Maintenance is another hidden factor. How much attention do you think churches should devote to things like lamp replacement and power consumption when evaluating fixtures?
“Unfortunately at many churches, especially churches new to using production in their services, this is an area that is all to commonly overlooked. Luckily the advancements in LED technology over the past few years have made this much less of an issue. LED isn’t a magic bullet that negates the need for maintenance, but it does decrease the frequency and cost involved. We still use a lot of non-LED fixtures, but on new project designs we always look for an LED option first.”
How about the multi-functionality of fixtures? Should a church try to look for fixtures that can do double duty in a house of worship – for example acting as a house light during services and a color wash during events?

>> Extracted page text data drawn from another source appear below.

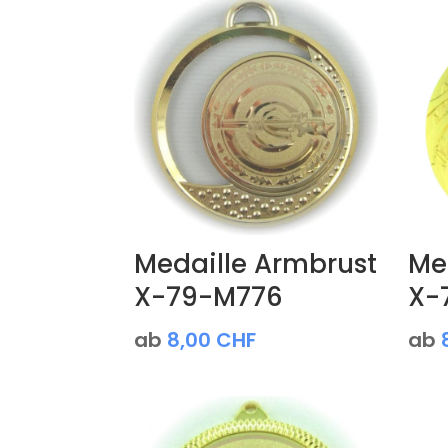
Medaille Armbrust
Med
X-79-M776
X-
ab
8,00
CHF
ab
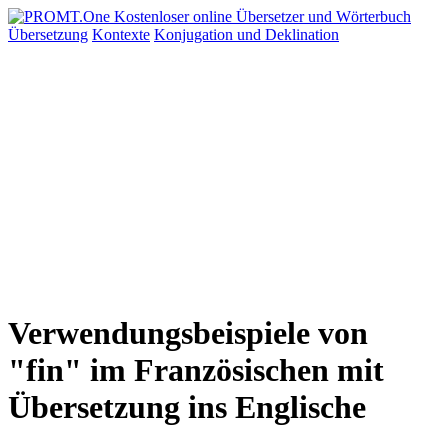
Übersetzung
Kontexte
Konjugation
und Deklination
Verwendungsbeispiele von
"fin" im Französischen mit
Übersetzung ins Englische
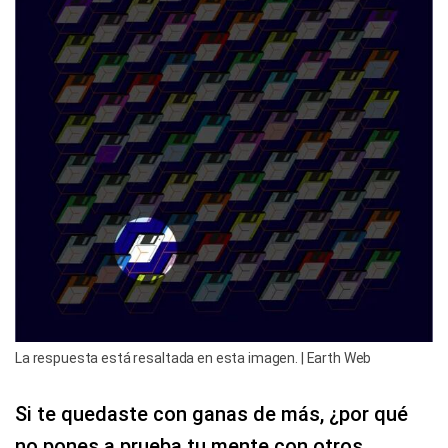
La respuesta está resaltada en esta imagen. | Earth Web
Si te quedaste con ganas de más, ¿por qué
no pones a prueba tu mente con otros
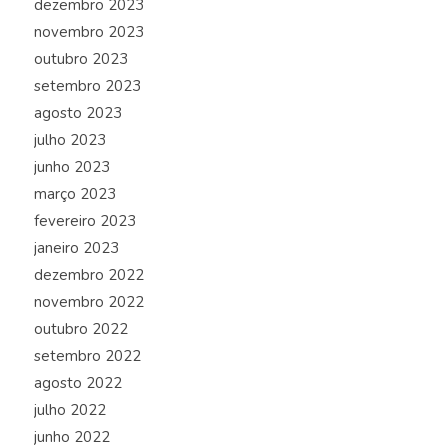
dezembro 2023
novembro 2023
outubro 2023
setembro 2023
agosto 2023
julho 2023
junho 2023
março 2023
fevereiro 2023
janeiro 2023
dezembro 2022
novembro 2022
outubro 2022
setembro 2022
agosto 2022
julho 2022
junho 2022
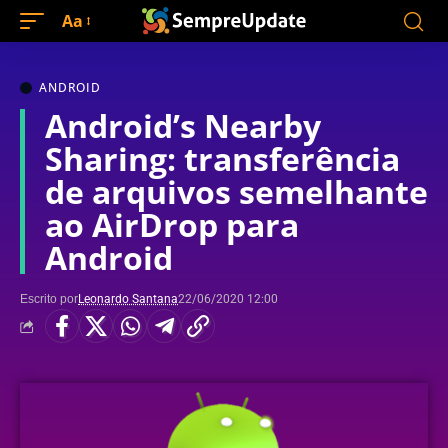
Aa
ANDROID
Android’s Nearby
Sharing: transferência
de arquivos semelhante
ao AirDrop para
Android
Escrito por
Leonardo Santana
22/06/2020 12:00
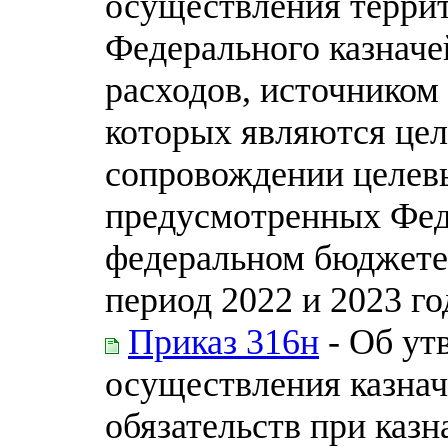
осуществления терри
Федерального казначе
расходов, источником
которых являются цел
сопровождении целевы
предусмотренных Фед
федеральном бюджете 
период 2022 и 2023 го
Приказ 316н
- Об ут
осуществления казнач
обязательств при каз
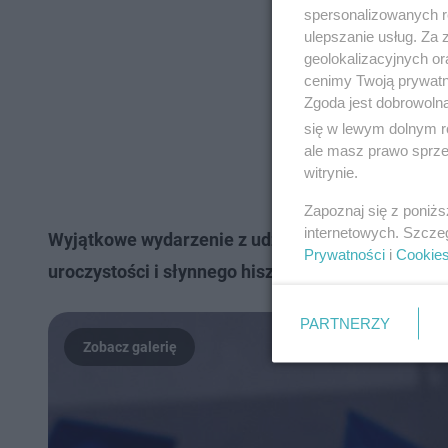
spersonalizowanych re
ulepszanie usług. Za
geolokalizacyjnych or
cenimy Twoją prywatno
Zgoda jest dobrowoln
się w lewym dolnym r
ale masz prawo sprzec
witrynie.
Zapoznaj się z poniż
internetowych. Szcze
Wyjątkowe wydarzenie z udziałem Igi Świątek. Na
Prywatności
i
Cookie
uroczystości i słynnego hiszpańskiego tenisisty -
PARTNERZY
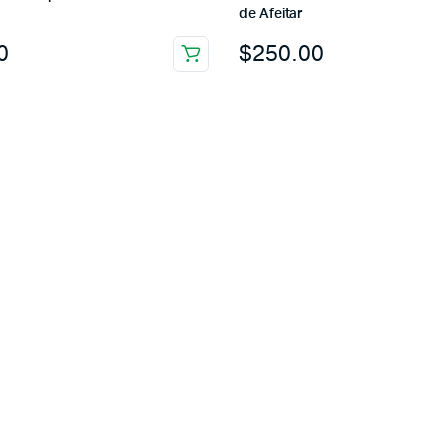
de Afeitar
0
$
250.00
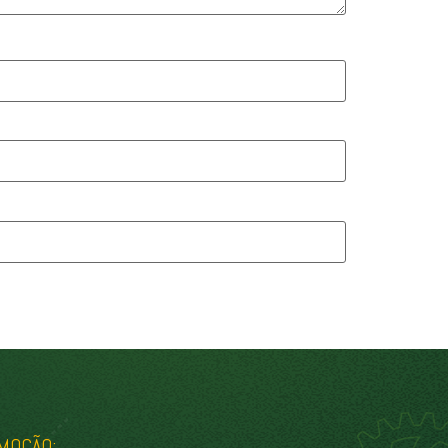
MOÇÃO:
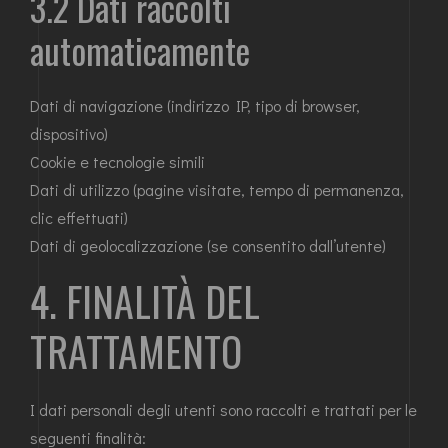
3.2 Dati raccolti
automaticamente
Dati di navigazione (indirizzo IP, tipo di browser,
dispositivo)
Cookie e tecnologie simili
Dati di utilizzo (pagine visitate, tempo di permanenza,
clic effettuati)
Dati di geolocalizzazione (se consentito dall’utente)
4. FINALITÀ DEL
TRATTAMENTO
I dati personali degli utenti sono raccolti e trattati per le
seguenti finalità:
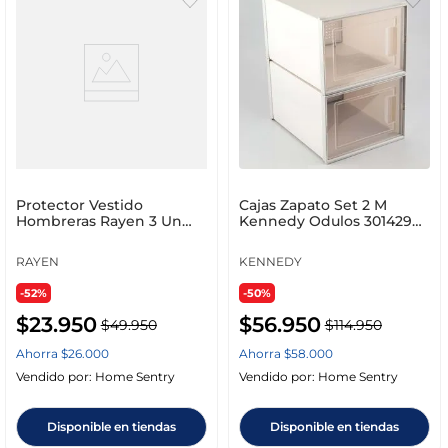
Protector Vestido
Cajas Zapato Set 2 M
Hombreras Rayen 3 Un
Kennedy Odulos 301429
2089
Grande
RAYEN
KENNEDY
-52%
-50%
$
23
.
950
$
56
.
950
$
49
.
950
$
114
.
950
Ahorra
$
26
.
000
Ahorra
$
58
.
000
Vendido por:
Home Sentry
Vendido por:
Home Sentry
Disponible en tiendas
Disponible en tiendas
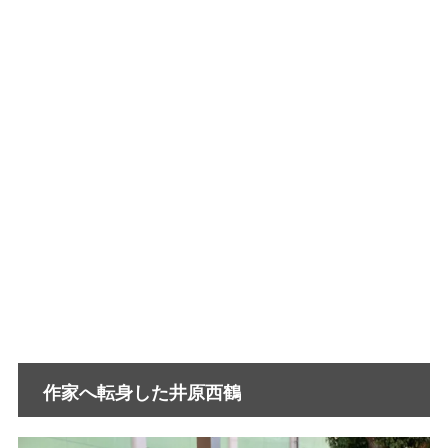
作家へ転身した井原西鶴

“Getting a wider range of usage out of a fixture can be a really good thing, as long as it does all of the intended functions well. I’ve seen the mistake made of getting a fixture that does a lot of things ok, but doesn’t do any of them GREAT. Sometimes the best choice is to get the fixture that only does one thing for you but is the exact right fixture for your need.”
Any advice on what to look for when evaluating the flexibility of a fixture?
“It’s a two way street. Sometimes a very “flexible” fixture does a lot of stuff but none of it very well. You have to decide in each situation if you need a multi-use fixture or one that only serves one purpose but does it incredibly well.”
Everyone wants to stretch their budget, but how do you distinguish between a fixture that offers a good value and one that just has a low price that you’ll pay for later?
“Ha ha, that’s getting tougher and tougher. I usually insist on a hands on demo at my facility before I purchase or rent. Beyond that I stick with established manufacturers who have a brand name they want to protect.”
Looking at specific types of fixtures like LED video panels and moving heads, how can a church determine if those types are right for its facility?
“This is a real personal decision for each church. The word “church” can describe so many different types of facilities and organizations now. First, you have to decide if it’s going to help serve your mission as an organization. Second, don’t be afraid to rely on outside expertise to help make those decisions if you don’t have the experience on your team.”
Going back to the volunteer issue do you have any advice for churches on training volunteers?
“Always choose heart and character over experience when building your team. My right hand guy started volunteering when when he was 12 because if the doors to the church were open he would be there. He didn’t amount to much at the time, but now he could easily be the head lighting director at almost any church. Once you have your core team, expose them to outside training. There are great opportunities at conferences like LDI, USIITT, and Infocomm. Also, visit other churches that are doing what you want to do. Learn from those that are already where you want to be.”
Looking at training are there one or two – or three – things that a volunteer should learn to help stretch its lighting budget and get more impact out of its system?
“Simple system upkeep. I’m amazed at how many places don’t know to lamp off arc fixtures, replace lamps at rated hours, or clean air filters.”
Setting product features aside what are the things that churches most often mistakenly overlook when evaluating fixtures?
“Longevity. Will this purchase still be serving us well in two years? Five years? Ten years? Any purchase we make at Church On The Move is expected to last 10 years. Otherwise we look at alternative options.”
Any other advice?
“Don’t be afraid to rent for a period of time before you buy. You may spend more money but it gives you the opportunity to make sure the purchase is the right decision before you commit your churches resources to it.”